Just finished charging the cells individually rather in the FM holder placed in in a 4 D cell battery tray I fabricated. That way I am sure each cell is toped off. The batteries and FM holders had plenty of excess ProGold on it. I never knew you were supposed to wipe the excess off. I used an eraser to clean every contact which there are plenty of, put it all back together and it blinked briefly. Then on the second click of the switch it came on. Now that everything is warmed up the light will turn on and off fine. I will let it cool back down for a while and see how that works. I am still not convinced the HD is at fault. I think is is the huge amount of resistance accumulated by using three separate battery holders with three cells each. That adds up to a lot of contacts and resistance. I am operating the same HD setup in other lights with welded battery packs soldered directly to the bottom of the Mag switch and all is well and they work perfectly.

If all this craps out I will contact AWR and work something out. I sincerly appreciate all input and help.
 
Just finished charging the cells individually rather in the FM holder placed in in a 4 D cell battery tray I fabricated. That way I am sure each cell is toped off. The batteries and FM holders had plenty of excess ProGold on it. I never knew you were supposed to wipe the excess off. I used an eraser to clean every contact which there are plenty of, put it all back together and it blinked briefly. Then on the second click of the switch it came on. Now that everything is warmed up the light will turn on and off fine. I will let it cool back down for a while and see how that works. I am still not convinced the HD is at fault. I think is is the huge amount of resistance accumulated by using three separate battery holders with three cells each. That adds up to a lot of contacts and resistance. I am operating the same HD setup in other lights with welded battery packs soldered directly to the bottom of the Mag switch and all is well and they work perfectly.

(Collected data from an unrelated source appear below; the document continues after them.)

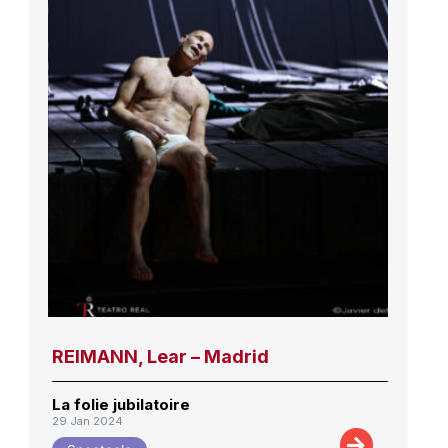
REIMANN, Lear – Madrid
La folie jubilatoire
29 Jan 2024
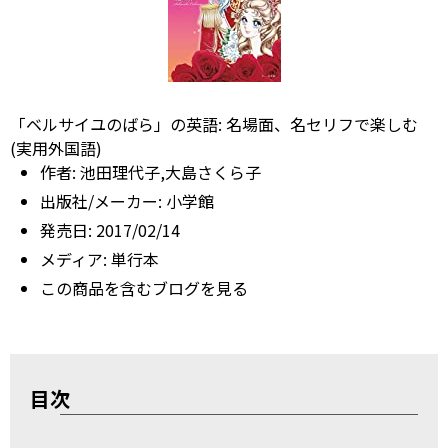
「ベルサイユのばら」の英語: 名場面、名セリフで楽しむ
(実用外国語)
作者:
池田理代子,大島さくら子
出版社/メーカー:
小学館
発売日:
2017/02/14
メディア:
単行本
この商品を含むブログを見る
目次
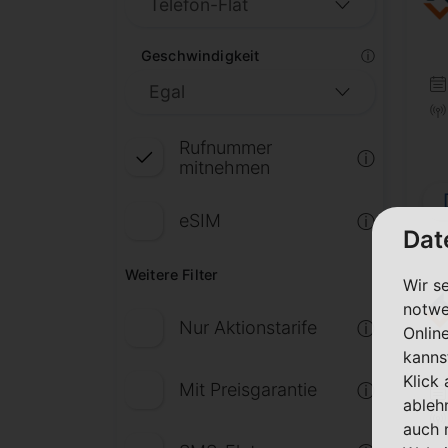
Geschwindigkeit
ⓘ
Rufnummer
ⓘ
mitnehmen
eSIM
ⓘ
Dat
Weitere Filter
Wir s
notwe
Nur Aktionstarife
ⓘ
Onlin
kanns
Klick
Mit Preisgarantie
ⓘ
ableh
auch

If all this craps out I will contact AWR and work something out. I sincerly appreciate all input and help.

Yeah there was a thread about Progold not too long ago, where I gave links to Caig's website...it's kind of buried in their instruction PDF's. Wondering if you would benefit with fine sandpaper rub on outside of battery holders contact points.
 
I should have known it could not be a simple fix. I'm back to screwing the tailcap off and on with the switch on for the light to work. Still think it is a resistance issue though. I sure hate to set asside $75 worth of FM batt holders and $90 worth of 17500 cells and install a welded NiMh pack. Think I will give AWR an opportunity to look at the hotdriver before I do that.